DATA FOR THIS TASK START

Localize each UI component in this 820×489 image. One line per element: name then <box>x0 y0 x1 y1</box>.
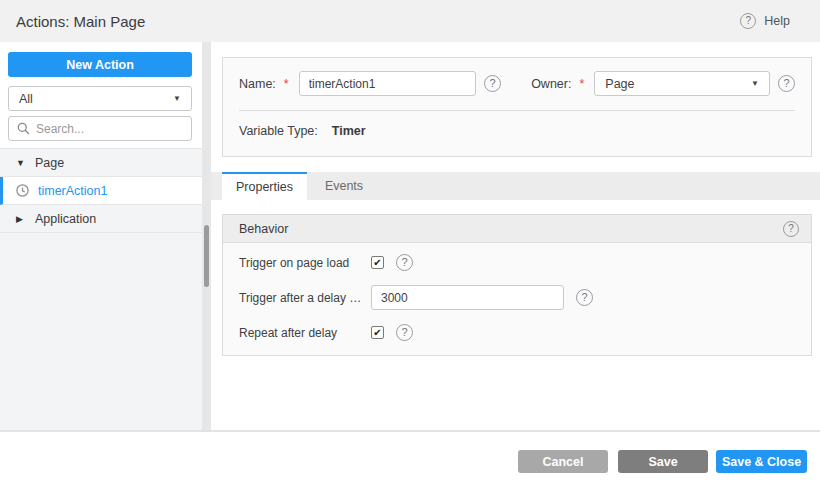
actions-tree: ▼ Page timerAction1 ▶ Application <box>0 148 202 430</box>
timer-clock-icon <box>16 184 29 197</box>
tab-label: Properties <box>236 180 293 194</box>
search-input[interactable] <box>36 122 183 136</box>
search-box <box>8 116 192 141</box>
behavior-panel-header: Behavior ? <box>223 215 811 243</box>
name-help-icon[interactable]: ? <box>484 75 501 92</box>
tree-item-label: timerAction1 <box>38 184 107 198</box>
sidebar-scrollbar[interactable] <box>202 42 211 430</box>
tab-strip: Properties Events <box>211 172 820 200</box>
owner-selected-value: Page <box>605 77 751 91</box>
page-title: Actions: Main Page <box>16 13 145 30</box>
search-icon <box>17 122 30 135</box>
expand-arrow-icon[interactable]: ▼ <box>16 158 26 168</box>
name-input[interactable] <box>299 71 476 96</box>
action-header-form: Name: * ? Owner: * Page ▼ ? Variable Typ… <box>222 57 812 157</box>
tree-item-label: Page <box>35 156 64 170</box>
trigger-on-page-load-row: Trigger on page load ✔ ? <box>239 254 795 271</box>
behavior-help-icon[interactable]: ? <box>783 221 799 237</box>
chevron-down-icon: ▼ <box>173 94 181 103</box>
tab-events[interactable]: Events <box>307 172 381 200</box>
trigger-on-page-load-checkbox[interactable]: ✔ <box>371 256 384 269</box>
owner-select[interactable]: Page ▼ <box>594 71 770 96</box>
actions-dialog: Actions: Main Page ? Help New Action All… <box>0 0 820 489</box>
filter-selected-value: All <box>19 92 173 106</box>
trigger-delay-input[interactable] <box>371 285 564 310</box>
save-and-close-button[interactable]: Save & Close <box>716 450 807 473</box>
tree-item-label: Application <box>35 212 96 226</box>
footer-bar: Cancel Save Save & Close <box>0 432 820 489</box>
main-panel: Name: * ? Owner: * Page ▼ ? Variable Typ… <box>211 42 820 430</box>
repeat-after-delay-help-icon[interactable]: ? <box>396 324 413 341</box>
tree-item-timer-action[interactable]: timerAction1 <box>0 177 202 205</box>
help-circle-icon: ? <box>740 13 756 29</box>
new-action-button[interactable]: New Action <box>8 52 192 77</box>
tree-item-page[interactable]: ▼ Page <box>0 149 202 177</box>
behavior-panel: Behavior ? Trigger on page load ✔ ? Trig… <box>222 214 812 356</box>
repeat-after-delay-checkbox[interactable]: ✔ <box>371 326 384 339</box>
trigger-on-page-load-label: Trigger on page load <box>239 256 371 270</box>
sidebar: New Action All ▼ ▼ Page <box>0 42 202 430</box>
tree-item-application[interactable]: ▶ Application <box>0 205 202 233</box>
variable-type-label: Variable Type: <box>239 124 318 138</box>
repeat-after-delay-row: Repeat after delay ✔ ? <box>239 324 795 341</box>
title-bar: Actions: Main Page ? Help <box>0 0 820 42</box>
behavior-panel-body: Trigger on page load ✔ ? Trigger after a… <box>223 243 811 341</box>
tab-label: Events <box>325 179 363 193</box>
trigger-delay-row: Trigger after a delay (millisec… ? <box>239 285 795 310</box>
chevron-down-icon: ▼ <box>751 79 759 88</box>
behavior-title: Behavior <box>239 222 288 236</box>
cancel-button[interactable]: Cancel <box>518 450 608 473</box>
scrollbar-thumb[interactable] <box>204 225 209 287</box>
tab-properties[interactable]: Properties <box>222 172 307 200</box>
required-asterisk: * <box>579 77 584 91</box>
name-label: Name: <box>239 77 276 91</box>
collapse-arrow-icon[interactable]: ▶ <box>16 214 26 224</box>
required-asterisk: * <box>284 77 289 91</box>
help-label: Help <box>764 14 790 28</box>
variable-type-value: Timer <box>332 124 366 138</box>
trigger-delay-help-icon[interactable]: ? <box>576 289 593 306</box>
repeat-after-delay-label: Repeat after delay <box>239 326 371 340</box>
trigger-on-page-load-help-icon[interactable]: ? <box>396 254 413 271</box>
owner-label: Owner: <box>531 77 571 91</box>
trigger-delay-label: Trigger after a delay (millisec… <box>239 291 371 305</box>
help-button[interactable]: ? Help <box>740 13 790 29</box>
filter-select[interactable]: All ▼ <box>8 86 192 111</box>
save-button[interactable]: Save <box>618 450 708 473</box>
owner-help-icon[interactable]: ? <box>778 75 795 92</box>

DATA FOR THIS TASK END

When repeating the material above, keep every line exact and drop all pictures.

(EXPECTED OUTPUT)
Localize each UI component in this 820×489 image. One line per element: name then <box>x0 y0 x1 y1</box>.
actions-tree: ▼ Page timerAction1 ▶ Application <box>0 148 202 430</box>
timer-clock-icon <box>16 184 29 197</box>
tab-label: Properties <box>236 180 293 194</box>
search-input[interactable] <box>36 122 183 136</box>
search-box <box>8 116 192 141</box>
behavior-panel-header: Behavior ? <box>223 215 811 243</box>
name-help-icon[interactable]: ? <box>484 75 501 92</box>
tree-item-label: timerAction1 <box>38 184 107 198</box>
sidebar-scrollbar[interactable] <box>202 42 211 430</box>
tab-strip: Properties Events <box>211 172 820 200</box>
owner-selected-value: Page <box>605 77 751 91</box>
page-title: Actions: Main Page <box>16 13 145 30</box>
search-icon <box>17 122 30 135</box>
expand-arrow-icon[interactable]: ▼ <box>16 158 26 168</box>
name-input[interactable] <box>299 71 476 96</box>
action-header-form: Name: * ? Owner: * Page ▼ ? Variable Typ… <box>222 57 812 157</box>
tree-item-label: Page <box>35 156 64 170</box>
trigger-on-page-load-row: Trigger on page load ✔ ? <box>239 254 795 271</box>
behavior-help-icon[interactable]: ? <box>783 221 799 237</box>
chevron-down-icon: ▼ <box>173 94 181 103</box>
tab-events[interactable]: Events <box>307 172 381 200</box>
trigger-on-page-load-checkbox[interactable]: ✔ <box>371 256 384 269</box>
owner-select[interactable]: Page ▼ <box>594 71 770 96</box>
actions-dialog: Actions: Main Page ? Help New Action All… <box>0 0 820 489</box>
filter-selected-value: All <box>19 92 173 106</box>
trigger-delay-input[interactable] <box>371 285 564 310</box>
save-and-close-button[interactable]: Save & Close <box>716 450 807 473</box>
tree-item-label: Application <box>35 212 96 226</box>
footer-bar: Cancel Save Save & Close <box>0 432 820 489</box>
main-panel: Name: * ? Owner: * Page ▼ ? Variable Typ… <box>211 42 820 430</box>
repeat-after-delay-help-icon[interactable]: ? <box>396 324 413 341</box>
tree-item-timer-action[interactable]: timerAction1 <box>0 177 202 205</box>
help-circle-icon: ? <box>740 13 756 29</box>
new-action-button[interactable]: New Action <box>8 52 192 77</box>
tree-item-page[interactable]: ▼ Page <box>0 149 202 177</box>
behavior-panel: Behavior ? Trigger on page load ✔ ? Trig… <box>222 214 812 356</box>
repeat-after-delay-checkbox[interactable]: ✔ <box>371 326 384 339</box>
trigger-on-page-load-label: Trigger on page load <box>239 256 371 270</box>
sidebar: New Action All ▼ ▼ Page <box>0 42 202 430</box>
tree-item-application[interactable]: ▶ Application <box>0 205 202 233</box>
variable-type-label: Variable Type: <box>239 124 318 138</box>
repeat-after-delay-row: Repeat after delay ✔ ? <box>239 324 795 341</box>
title-bar: Actions: Main Page ? Help <box>0 0 820 42</box>
behavior-panel-body: Trigger on page load ✔ ? Trigger after a… <box>223 243 811 341</box>
tab-label: Events <box>325 179 363 193</box>
trigger-delay-row: Trigger after a delay (millisec… ? <box>239 285 795 310</box>
chevron-down-icon: ▼ <box>751 79 759 88</box>
behavior-title: Behavior <box>239 222 288 236</box>
cancel-button[interactable]: Cancel <box>518 450 608 473</box>
scrollbar-thumb[interactable] <box>204 225 209 287</box>
tab-properties[interactable]: Properties <box>222 172 307 200</box>
required-asterisk: * <box>579 77 584 91</box>
name-label: Name: <box>239 77 276 91</box>
collapse-arrow-icon[interactable]: ▶ <box>16 214 26 224</box>
required-asterisk: * <box>284 77 289 91</box>
help-label: Help <box>764 14 790 28</box>
variable-type-value: Timer <box>332 124 366 138</box>
trigger-delay-help-icon[interactable]: ? <box>576 289 593 306</box>
repeat-after-delay-label: Repeat after delay <box>239 326 371 340</box>
trigger-on-page-load-help-icon[interactable]: ? <box>396 254 413 271</box>
owner-label: Owner: <box>531 77 571 91</box>
trigger-delay-label: Trigger after a delay (millisec… <box>239 291 371 305</box>
help-button[interactable]: ? Help <box>740 13 790 29</box>
filter-select[interactable]: All ▼ <box>8 86 192 111</box>
save-button[interactable]: Save <box>618 450 708 473</box>
owner-help-icon[interactable]: ? <box>778 75 795 92</box>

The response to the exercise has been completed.